[Opening Dataset records section]

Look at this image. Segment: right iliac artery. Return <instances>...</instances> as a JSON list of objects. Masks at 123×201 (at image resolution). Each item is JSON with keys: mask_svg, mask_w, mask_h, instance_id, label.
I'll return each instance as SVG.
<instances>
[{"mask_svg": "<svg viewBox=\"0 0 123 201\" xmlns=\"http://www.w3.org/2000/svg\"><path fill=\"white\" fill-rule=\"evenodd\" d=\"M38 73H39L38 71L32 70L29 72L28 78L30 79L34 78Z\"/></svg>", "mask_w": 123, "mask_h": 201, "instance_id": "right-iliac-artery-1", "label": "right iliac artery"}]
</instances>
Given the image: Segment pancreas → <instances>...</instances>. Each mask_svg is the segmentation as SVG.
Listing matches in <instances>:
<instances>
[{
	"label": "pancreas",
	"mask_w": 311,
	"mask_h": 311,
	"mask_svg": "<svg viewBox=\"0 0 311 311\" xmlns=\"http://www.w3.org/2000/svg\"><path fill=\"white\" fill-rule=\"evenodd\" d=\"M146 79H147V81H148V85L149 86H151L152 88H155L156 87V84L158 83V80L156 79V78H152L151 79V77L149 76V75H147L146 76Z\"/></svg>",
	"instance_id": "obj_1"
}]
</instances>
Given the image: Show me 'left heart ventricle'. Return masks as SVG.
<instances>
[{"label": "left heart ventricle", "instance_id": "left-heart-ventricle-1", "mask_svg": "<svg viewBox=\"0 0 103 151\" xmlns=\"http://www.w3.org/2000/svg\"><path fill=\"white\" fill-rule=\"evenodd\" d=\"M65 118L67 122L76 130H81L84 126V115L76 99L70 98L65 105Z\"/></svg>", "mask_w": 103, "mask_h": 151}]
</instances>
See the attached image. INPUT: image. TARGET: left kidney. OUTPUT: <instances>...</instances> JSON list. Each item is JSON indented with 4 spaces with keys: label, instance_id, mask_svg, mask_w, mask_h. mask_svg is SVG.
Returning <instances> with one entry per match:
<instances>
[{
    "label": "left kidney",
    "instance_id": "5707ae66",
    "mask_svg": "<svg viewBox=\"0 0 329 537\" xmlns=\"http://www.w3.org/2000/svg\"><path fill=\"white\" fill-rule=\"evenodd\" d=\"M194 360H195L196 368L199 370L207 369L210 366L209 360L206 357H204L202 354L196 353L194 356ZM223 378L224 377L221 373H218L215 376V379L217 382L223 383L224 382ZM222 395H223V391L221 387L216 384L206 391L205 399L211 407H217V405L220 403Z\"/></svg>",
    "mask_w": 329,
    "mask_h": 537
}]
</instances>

[Closing Dataset records section]

Work task
From the line holding "See the attached" down to the final line above, copy each line exactly, and leave out everything before it.

Output for this task
See the attached image. INPUT: image. TARGET: left kidney. OUTPUT: <instances>...</instances> JSON list. Each item is JSON indented with 4 spaces with keys: label, instance_id, mask_svg, mask_w, mask_h. mask_svg is SVG.
Returning <instances> with one entry per match:
<instances>
[{
    "label": "left kidney",
    "instance_id": "5707ae66",
    "mask_svg": "<svg viewBox=\"0 0 329 537\" xmlns=\"http://www.w3.org/2000/svg\"><path fill=\"white\" fill-rule=\"evenodd\" d=\"M194 360H195L196 368L199 370L207 369L210 366L209 360L206 357H204L202 354L196 353L194 356ZM223 378L224 377L221 373H218L215 376V379L217 382L223 383L224 382ZM222 395H223V391L221 387L216 384L206 391L205 399L211 407H217V405L220 403Z\"/></svg>",
    "mask_w": 329,
    "mask_h": 537
}]
</instances>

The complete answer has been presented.